— DATA EXTRACT —
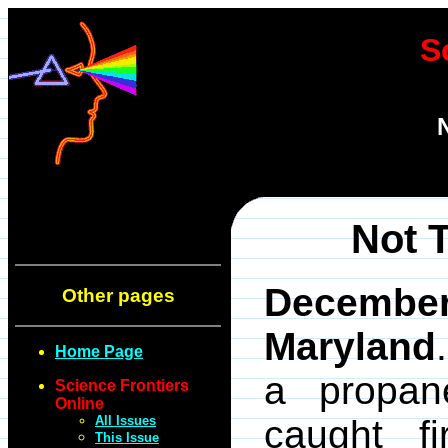
S
Not 
Decembe
Other pages
Maryland
Home Page
a propan
Science Frontiers
Online
All Issues
caught f
This Issue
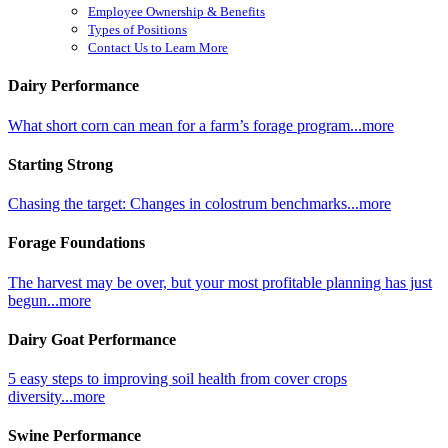
Employee Ownership & Benefits
Types of Positions
Contact Us to Learn More
Dairy Performance
What short corn can mean for a farm’s forage program...more
Starting Strong
Chasing the target: Changes in colostrum benchmarks...more
Forage Foundations
The harvest may be over, but your most profitable planning has just
begun...more
Dairy Goat Performance
5 easy steps to improving soil health from cover crops
diversity...more
Swine Performance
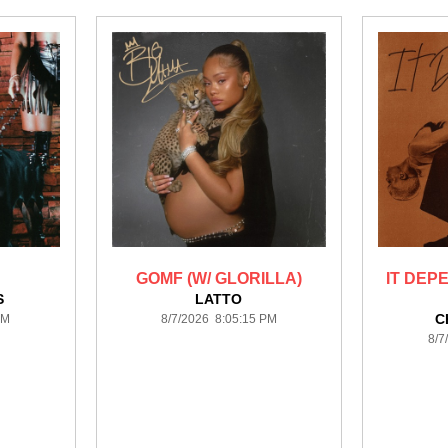
GOMF (W/ GLORILLA)
IT DEP
S
LATTO
C
PM
8/7/2026 8:05:15 PM
8/7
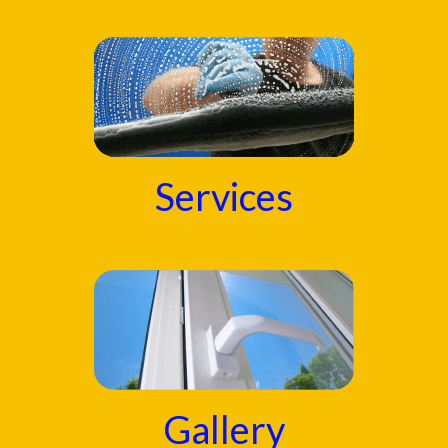
Services
Gallery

— EXERCISE —
If a line of the data contains "Performance", it counts; report the number of such lines and nothing else.

— RESULT BELOW —
3